*** PROVIDED DATA Section Begins ***

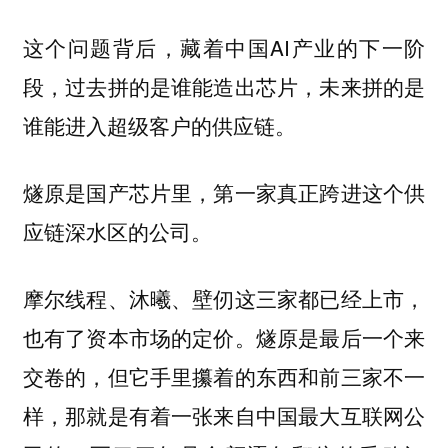
这个问题背后，藏着中国AI产业的下一阶
段，过去拼的是谁能造出芯片，未来拼的是
谁能进入超级客户的供应链。
燧原是国产芯片里，第一家真正跨进这个供
应链深水区的公司。
摩尔线程、沐曦、壁仞这三家都已经上市，
也有了资本市场的定价。燧原是最后一个来
交卷的，但它手里攥着的东西和前三家不一
样，那就是有着一张来自中国最大互联网公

*** PROVIDED DATA Section Ends ***

THE PROBLEM: Exact copies of the lines from the one containing "也有了资本市场的定价。燧原是最后一个来" through the final line of the records are all the answer should hold.

ANSWER BOX:
也有了资本市场的定价。燧原是最后一个来
交卷的，但它手里攥着的东西和前三家不一
样，那就是有着一张来自中国最大互联网公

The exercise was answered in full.